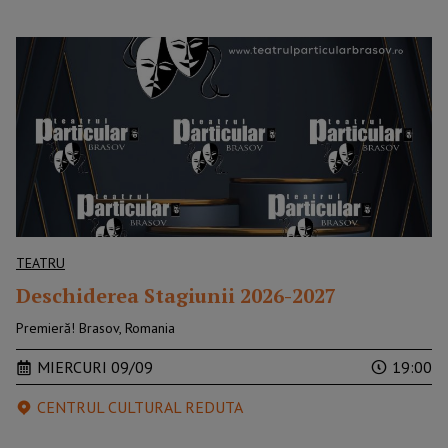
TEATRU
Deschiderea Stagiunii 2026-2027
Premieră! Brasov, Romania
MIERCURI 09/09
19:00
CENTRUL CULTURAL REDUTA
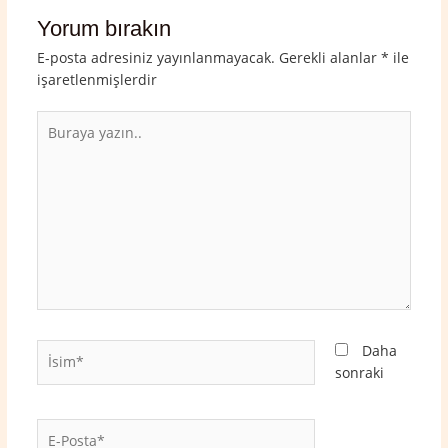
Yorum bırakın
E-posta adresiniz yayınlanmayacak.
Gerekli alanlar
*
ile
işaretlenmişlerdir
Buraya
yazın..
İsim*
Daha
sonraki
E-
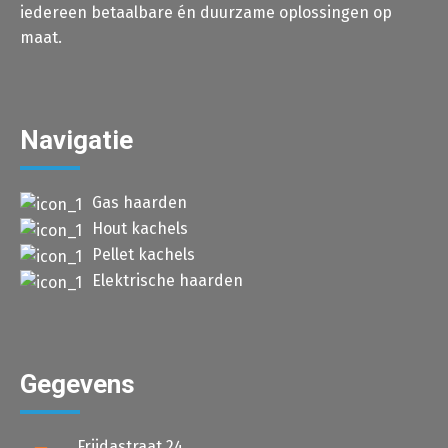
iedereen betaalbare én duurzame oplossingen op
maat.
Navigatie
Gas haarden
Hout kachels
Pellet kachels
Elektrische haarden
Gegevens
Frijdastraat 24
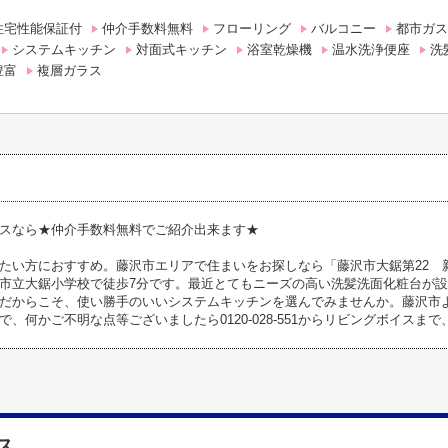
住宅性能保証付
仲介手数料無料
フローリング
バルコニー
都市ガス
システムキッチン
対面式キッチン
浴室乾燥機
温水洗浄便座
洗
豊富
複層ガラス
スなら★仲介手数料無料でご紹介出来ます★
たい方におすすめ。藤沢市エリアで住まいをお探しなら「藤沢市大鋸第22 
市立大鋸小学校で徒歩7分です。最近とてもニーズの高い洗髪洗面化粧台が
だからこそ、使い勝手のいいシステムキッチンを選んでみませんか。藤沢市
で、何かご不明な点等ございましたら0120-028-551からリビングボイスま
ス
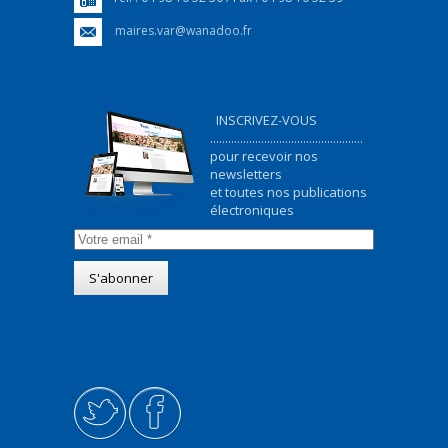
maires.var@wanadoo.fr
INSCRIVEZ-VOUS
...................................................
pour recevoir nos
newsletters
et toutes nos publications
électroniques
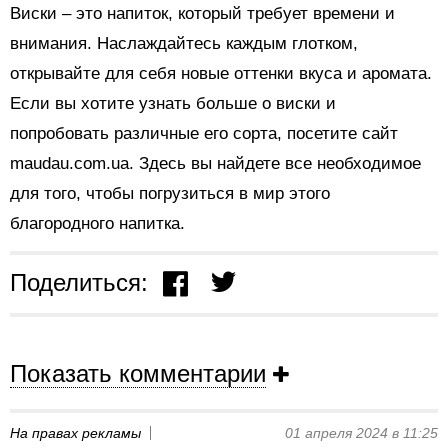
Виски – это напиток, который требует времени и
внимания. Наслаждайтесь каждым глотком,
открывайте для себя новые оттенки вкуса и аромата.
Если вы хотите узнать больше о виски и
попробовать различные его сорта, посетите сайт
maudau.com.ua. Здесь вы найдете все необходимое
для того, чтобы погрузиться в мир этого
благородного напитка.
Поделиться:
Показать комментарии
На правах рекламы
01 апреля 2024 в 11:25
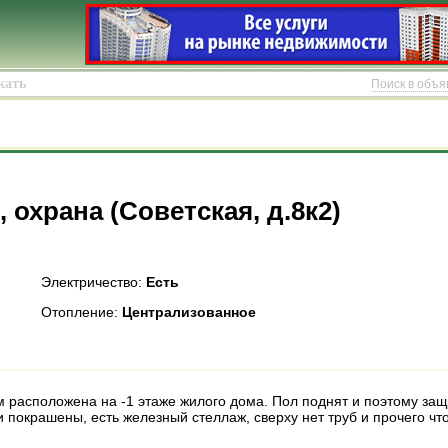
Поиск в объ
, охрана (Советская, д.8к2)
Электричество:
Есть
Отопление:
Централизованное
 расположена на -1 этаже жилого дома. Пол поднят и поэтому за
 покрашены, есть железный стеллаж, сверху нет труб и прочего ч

## Required work
No picture is to appear in the copy; every entry above is otherwise to be printed verbatim.

## Written response
TEATRU
Deschiderea Stagiunii 2026-2027
Premieră! Brasov, Romania
MIERCURI 09/09
19:00
CENTRUL CULTURAL REDUTA
Yorum bırakın
E-posta adresiniz yayınlanmayacak.
Gerekli alanlar
*
ile
işaretlenmişlerdir
Buraya
yazın..
İsim*
Daha
sonraki
E-
iedereen betaalbare én duurzame oplossingen op
maat.
Navigatie
Gas haarden
Hout kachels
Pellet kachels
Elektrische haarden
Gegevens
Frijdastraat 24
住宅性能保証付
仲介手数料無料
フローリング
バルコニー
都市ガス
システムキッチン
対面式キッチン
浴室乾燥機
温水洗浄便座
洗
豊富
複層ガラス
スなら★仲介手数料無料でご紹介出来ます★
たい方におすすめ。藤沢市エリアで住まいをお探しなら「藤沢市大鋸第22 
市立大鋸小学校で徒歩7分です。最近とてもニーズの高い洗髪洗面化粧台が
だからこそ、使い勝手のいいシステムキッチンを選んでみませんか。藤沢市
で、何かご不明な点等ございましたら0120-028-551からリビングボイスま
ス
maires.var@wanadoo.fr
INSCRIVEZ-VOUS
...................................................
pour recevoir nos
newsletters
et toutes nos publications
électroniques
Виски – это напиток, который требует времени и
внимания. Наслаждайтесь каждым глотком,
открывайте для себя новые оттенки вкуса и аромата.
Если вы хотите узнать больше о виски и
попробовать различные его сорта, посетите сайт
maudau.com.ua. Здесь вы найдете все необходимое
для того, чтобы погрузиться в мир этого
благородного напитка.
Поделиться:
Показать комментарии
На правах рекламы
01 апреля 2024 в 11:25
Поиск в объ
, охрана (Советская, д.8к2)
Электричество:
Есть
Отопление:
Централизованное
 расположена на -1 этаже жилого дома. Пол поднят и поэтому за
 покрашены, есть железный стеллаж, сверху нет труб и прочего ч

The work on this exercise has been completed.